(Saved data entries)
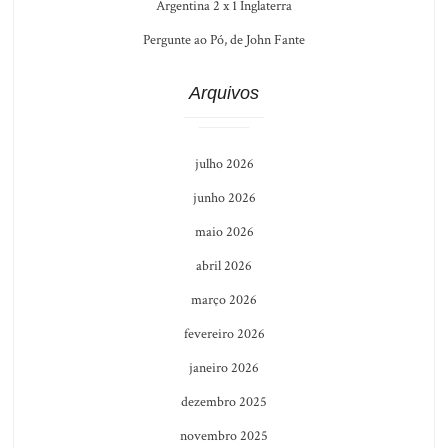
Argentina 2 x 1 Inglaterra
Pergunte ao Pó, de John Fante
Arquivos
julho 2026
junho 2026
maio 2026
abril 2026
março 2026
fevereiro 2026
janeiro 2026
dezembro 2025
novembro 2025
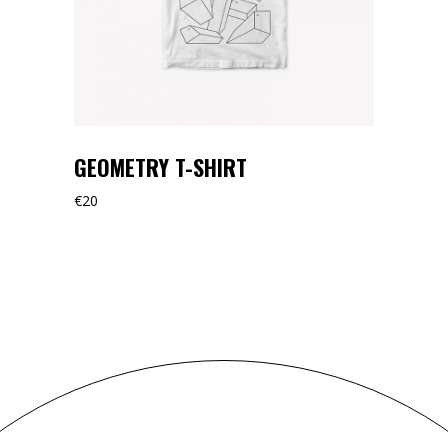
GEOMETRY T-SHIRT
€
20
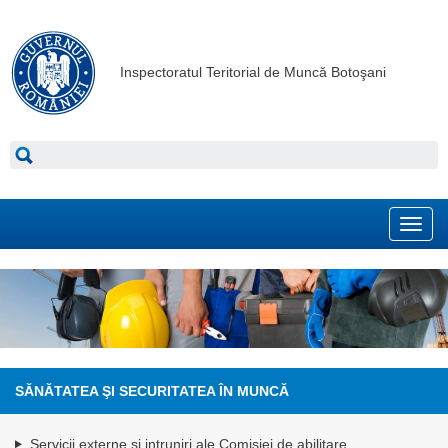
Inspectoratul Teritorial de Muncă Botoşani
Toggl
navig
SĂNĂTATEA ŞI SECURITATEA ÎN MUNCĂ
Servicii externe si intruniri ale Comisiei de abilitare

» **Task objective**: Your task is to write out, exactly and without pictures, only the lines from the one holding "Pergunte ao Pó, de John Fante" to the last line of the data.

» **Completed task**:
Pergunte ao Pó, de John Fante
Arquivos
julho 2026
junho 2026
maio 2026
abril 2026
março 2026
fevereiro 2026
janeiro 2026
dezembro 2025
novembro 2025
GEOMETRY T-SHIRT
€
20
Inspectoratul Teritorial de Muncă Botoşani
Toggl
navig
SĂNĂTATEA ŞI SECURITATEA ÎN MUNCĂ
Servicii externe si intruniri ale Comisiei de abilitare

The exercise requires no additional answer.